Page-level text extractions:
──────
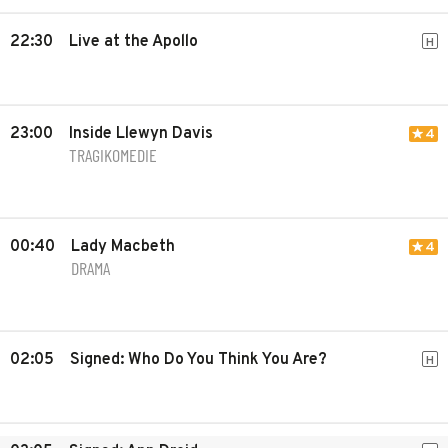
22:30
Live at the Apollo
H
23:00
Inside Llewyn Davis
4
TRAGIKOMEDIE
00:40
Lady Macbeth
4
DRAMA
02:05
Signed: Who Do You Think You Are?
H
──────
Prompt:
Nothing but the exact text of the records should appear in your answer, with no pictures. Please write it out.

Answer to this task:
22:30
Live at the Apollo
H
23:00
Inside Llewyn Davis
4
TRAGIKOMEDIE
00:40
Lady Macbeth
4
DRAMA
02:05
Signed: Who Do You Think You Are?
H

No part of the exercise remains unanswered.